DATA SHOWN:
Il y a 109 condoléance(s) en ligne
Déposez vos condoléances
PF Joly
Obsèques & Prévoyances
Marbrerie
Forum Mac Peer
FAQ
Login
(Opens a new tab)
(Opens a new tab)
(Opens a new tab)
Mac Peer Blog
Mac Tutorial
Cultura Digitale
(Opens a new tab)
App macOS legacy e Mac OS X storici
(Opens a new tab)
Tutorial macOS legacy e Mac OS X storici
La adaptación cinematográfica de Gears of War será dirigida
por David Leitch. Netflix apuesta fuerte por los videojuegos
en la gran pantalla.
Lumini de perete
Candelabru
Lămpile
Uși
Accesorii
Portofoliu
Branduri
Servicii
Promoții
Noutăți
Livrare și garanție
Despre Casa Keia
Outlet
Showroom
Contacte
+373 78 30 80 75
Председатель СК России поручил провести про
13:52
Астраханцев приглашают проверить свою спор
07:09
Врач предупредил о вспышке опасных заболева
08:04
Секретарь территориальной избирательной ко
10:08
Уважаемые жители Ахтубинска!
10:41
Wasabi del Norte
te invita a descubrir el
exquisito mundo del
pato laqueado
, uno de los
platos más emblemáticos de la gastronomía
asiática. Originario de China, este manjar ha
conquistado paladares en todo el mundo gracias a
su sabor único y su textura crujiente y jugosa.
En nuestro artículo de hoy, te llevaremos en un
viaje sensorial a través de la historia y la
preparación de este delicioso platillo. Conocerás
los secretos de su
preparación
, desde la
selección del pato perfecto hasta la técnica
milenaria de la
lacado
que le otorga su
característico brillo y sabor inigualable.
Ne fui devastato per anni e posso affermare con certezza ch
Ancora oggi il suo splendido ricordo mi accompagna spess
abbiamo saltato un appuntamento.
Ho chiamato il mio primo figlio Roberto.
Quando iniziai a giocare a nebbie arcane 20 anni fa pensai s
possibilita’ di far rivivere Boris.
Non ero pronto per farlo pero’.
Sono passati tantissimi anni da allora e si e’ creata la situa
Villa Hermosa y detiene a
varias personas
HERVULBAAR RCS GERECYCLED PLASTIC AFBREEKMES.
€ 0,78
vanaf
==
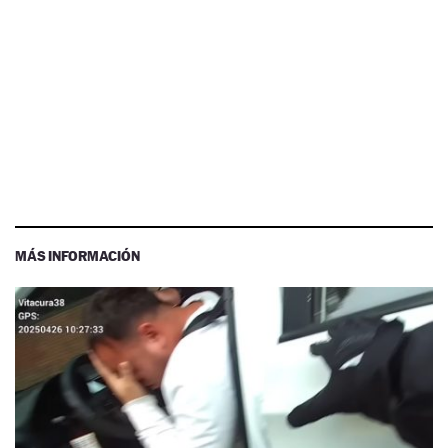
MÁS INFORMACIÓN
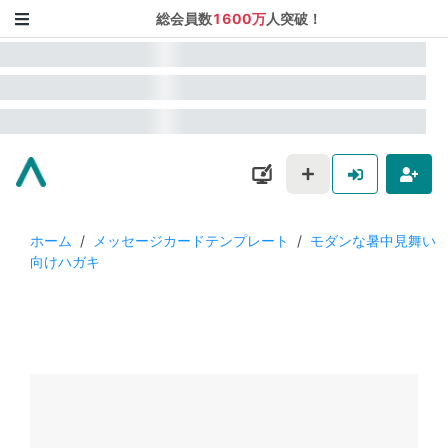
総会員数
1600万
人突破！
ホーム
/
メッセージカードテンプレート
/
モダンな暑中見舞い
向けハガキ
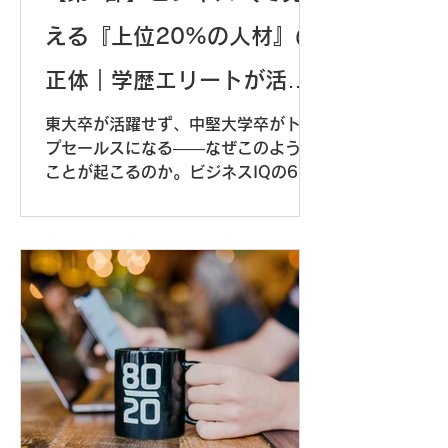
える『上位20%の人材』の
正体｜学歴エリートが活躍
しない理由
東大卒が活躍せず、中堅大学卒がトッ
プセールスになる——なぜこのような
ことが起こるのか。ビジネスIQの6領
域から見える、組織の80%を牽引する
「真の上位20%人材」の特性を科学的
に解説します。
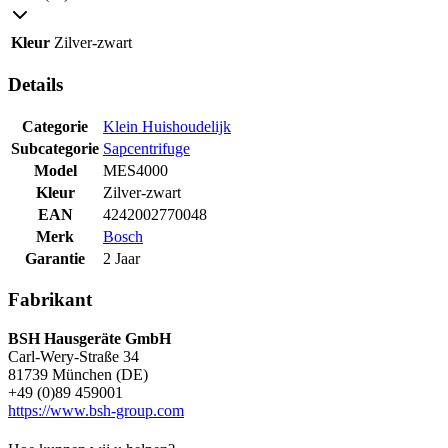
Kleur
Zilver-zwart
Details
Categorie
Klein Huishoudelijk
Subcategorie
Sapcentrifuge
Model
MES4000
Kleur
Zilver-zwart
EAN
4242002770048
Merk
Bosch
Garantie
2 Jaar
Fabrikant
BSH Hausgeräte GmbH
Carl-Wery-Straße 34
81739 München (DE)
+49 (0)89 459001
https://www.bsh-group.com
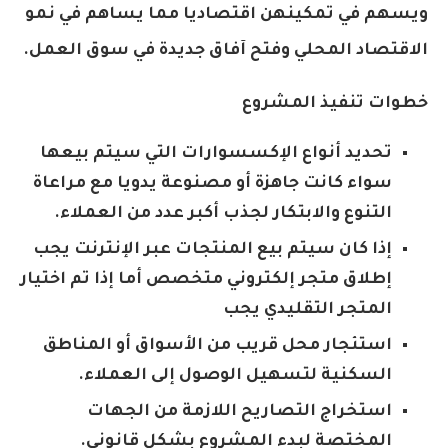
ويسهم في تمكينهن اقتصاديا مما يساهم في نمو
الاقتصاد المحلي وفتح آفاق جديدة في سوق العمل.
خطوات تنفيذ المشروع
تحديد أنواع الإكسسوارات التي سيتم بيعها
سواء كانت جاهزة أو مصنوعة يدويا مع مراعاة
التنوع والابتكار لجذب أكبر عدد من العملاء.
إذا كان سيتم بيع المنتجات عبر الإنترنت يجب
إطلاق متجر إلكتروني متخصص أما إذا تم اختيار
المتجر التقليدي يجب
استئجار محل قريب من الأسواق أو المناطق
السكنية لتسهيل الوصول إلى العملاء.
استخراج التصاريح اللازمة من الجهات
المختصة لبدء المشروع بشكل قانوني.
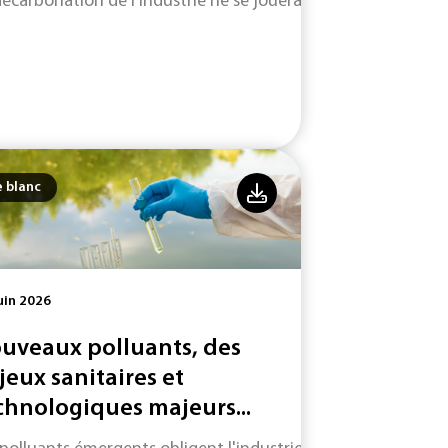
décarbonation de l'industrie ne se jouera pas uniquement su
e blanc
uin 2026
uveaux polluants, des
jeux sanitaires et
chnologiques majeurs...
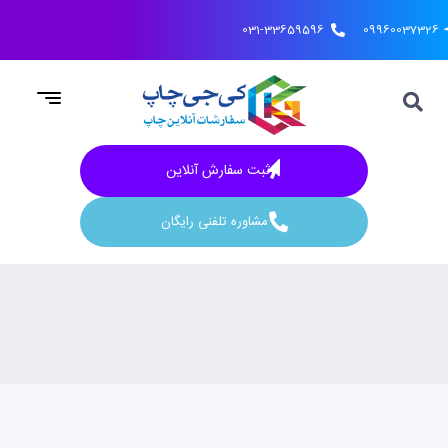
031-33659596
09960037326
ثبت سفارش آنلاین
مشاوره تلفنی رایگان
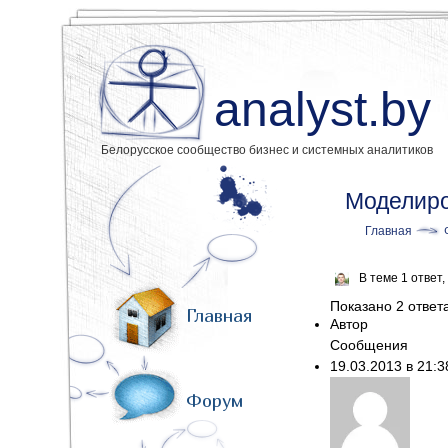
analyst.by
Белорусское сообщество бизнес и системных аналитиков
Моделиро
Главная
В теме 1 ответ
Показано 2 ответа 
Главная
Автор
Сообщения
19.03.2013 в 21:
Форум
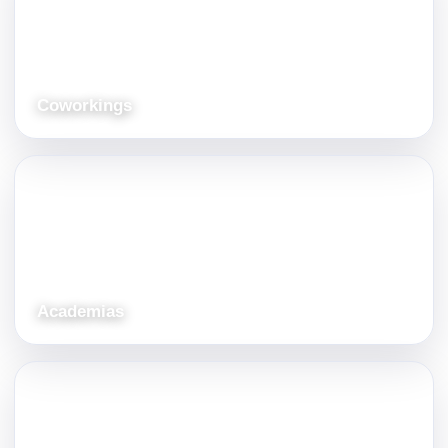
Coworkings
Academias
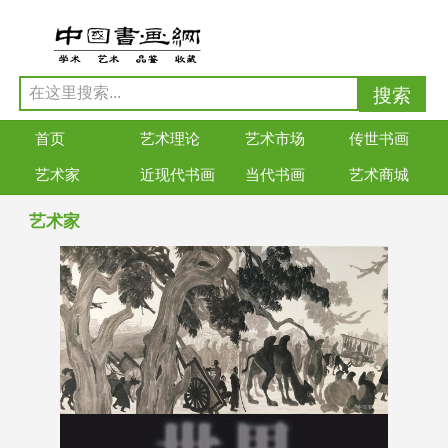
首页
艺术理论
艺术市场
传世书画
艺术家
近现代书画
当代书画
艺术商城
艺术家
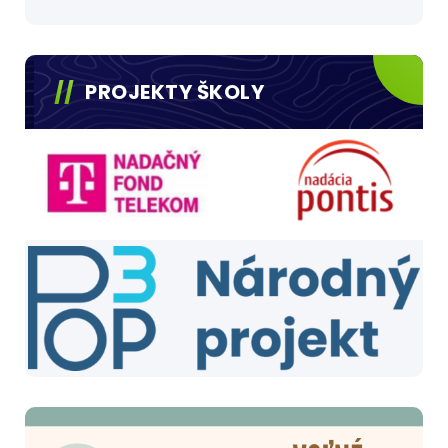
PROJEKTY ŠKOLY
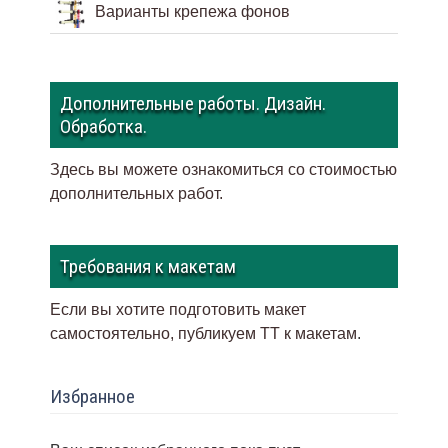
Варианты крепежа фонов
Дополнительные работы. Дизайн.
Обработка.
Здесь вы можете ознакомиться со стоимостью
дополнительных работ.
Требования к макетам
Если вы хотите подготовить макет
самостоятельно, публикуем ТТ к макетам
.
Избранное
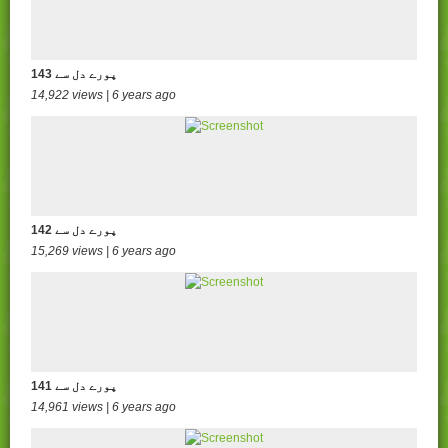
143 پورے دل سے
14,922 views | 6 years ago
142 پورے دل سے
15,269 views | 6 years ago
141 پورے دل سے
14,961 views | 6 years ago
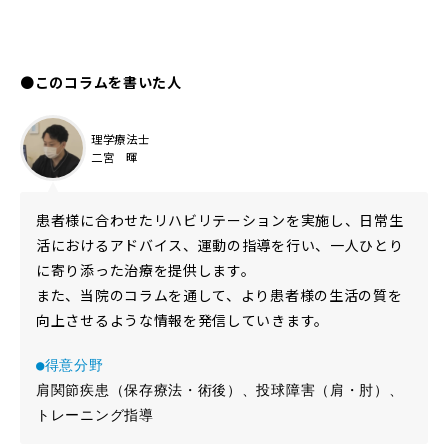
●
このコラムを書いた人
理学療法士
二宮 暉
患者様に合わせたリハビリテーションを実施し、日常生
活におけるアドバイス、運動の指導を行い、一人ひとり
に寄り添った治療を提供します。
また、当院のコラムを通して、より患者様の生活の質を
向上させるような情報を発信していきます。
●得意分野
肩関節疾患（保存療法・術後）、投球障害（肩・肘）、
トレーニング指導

EXERCISE GOAL:
Those lines of the records that contain the string "legacy" should be identified and copied.

EXPECTED ANSWER:
App macOS legacy e Mac OS X storici
Tutorial macOS legacy e Mac OS X storici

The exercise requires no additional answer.